Sehr geehrte Gesetzgeber in der Europäischen Union,

sehr geehrte Unterstützer einer europäischen Verfassung,

ich bin weder "gegen Europa", noch bin ich gegen die Konzeption der Europäischen Union (EU) an sich.

Im Gegenteil: ich erfreue mich vieler der Vorzüge, welche die EU uns gebracht hat und ich denke, daß eine engere Zusammenarbeit zwischen den Mitgliedsstaaten jedem helfen kann. Ich bin auch vom Grundsatz her nicht gegen eine europäische Verfassung. Dennoch möchte ich ein paar Dinge zum Demokratieverständnis in diesem Europa bemerken, wie ich es bis jetzt erlebt habe, auch über die vorgeschlagene Verfassung und darüber, wie die letztere ersteres beeinflussen kann oder mag.

Seit zwei Jahren bin ich in die Diskussion und den politischen Prozeß um die sog. Softwarepatent-Debatte eingebunden. Ich war nicht von Anfang an dabei, aber ich habe mehrere Wochen im europäischen Parlament verbracht und bis heute mit vielen Abgeordneten, Beamten und Vertretern des europäischen Patentamts Kontakt aufgenommen. Ich verbrachte sogar mal eine ganze Nacht im europäischen Parlament in Straßburg und half dem 'Förderverein für eine Freie Informationelle Infrastruktur e.V.' (FFII) die Abstimmungslisten für die legendäre Abstimmung am 24. September 2003 vorzubereiten. Alles in allem sind dies zwei sehr lehrreiche Jahre für mich gewesen.

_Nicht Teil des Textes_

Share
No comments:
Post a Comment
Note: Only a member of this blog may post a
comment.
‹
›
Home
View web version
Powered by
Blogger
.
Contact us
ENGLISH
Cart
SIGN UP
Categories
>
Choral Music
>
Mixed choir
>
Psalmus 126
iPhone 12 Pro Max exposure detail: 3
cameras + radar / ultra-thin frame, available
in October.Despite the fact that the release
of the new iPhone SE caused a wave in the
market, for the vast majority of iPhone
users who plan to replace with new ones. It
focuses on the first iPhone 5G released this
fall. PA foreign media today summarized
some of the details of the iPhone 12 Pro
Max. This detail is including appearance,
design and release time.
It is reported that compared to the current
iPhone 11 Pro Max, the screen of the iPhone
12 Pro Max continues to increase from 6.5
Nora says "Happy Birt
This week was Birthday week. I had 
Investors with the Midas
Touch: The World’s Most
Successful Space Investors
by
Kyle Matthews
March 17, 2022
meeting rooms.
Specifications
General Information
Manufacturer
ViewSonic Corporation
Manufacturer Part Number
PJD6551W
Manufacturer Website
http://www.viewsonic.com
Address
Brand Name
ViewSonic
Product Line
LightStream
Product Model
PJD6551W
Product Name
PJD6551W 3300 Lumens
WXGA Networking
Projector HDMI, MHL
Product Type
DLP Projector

Wie Sie zweifellos wissen, hat der Europarat der Minister am 7. März 2005 seinen gemeinsamen Standpunkt über die Softwarepatent-Richtlinie angenommen. Den Bericht des FFII finden Sie hier. Er enthält auch ein Zitat von mir, in dem ich die Befürworter einer europäischen Verfassung verspotte, ohne jedoch zu begründen, warum ich gerade diese Verfassung angreife.

Im Folgenden möchte ich nun meine Position dazu darlegen.

Die Ratssitzung vom 7. März 2005

Ein Europaparlamentarier, der unsere Presseerklärung gelesen hatte, bemerkte, dass "es sicherlich so scheint, als habe der Ratspräsident eine Verfahrensabkürzung genommen". Das ist nun äußerst diplomatisch ausgedrückt. Der Ratspräsident sprach im Namen des gesamten Rats (pluralis majestatis) und setzte sich dabei über geltenden Abstimmungsvorschriften hinweg. Die Regeln besagen, dass "ein A-Punkt (Formaler Punkt) von der Tagesordnung genommen werden soll, falls ein Mitgliedsstaat dies verlangt oder falls der Punkt zu weiteren Diskussionen Anlaß geben könnte, /es sei denn, der Rat beschließt dies anders/".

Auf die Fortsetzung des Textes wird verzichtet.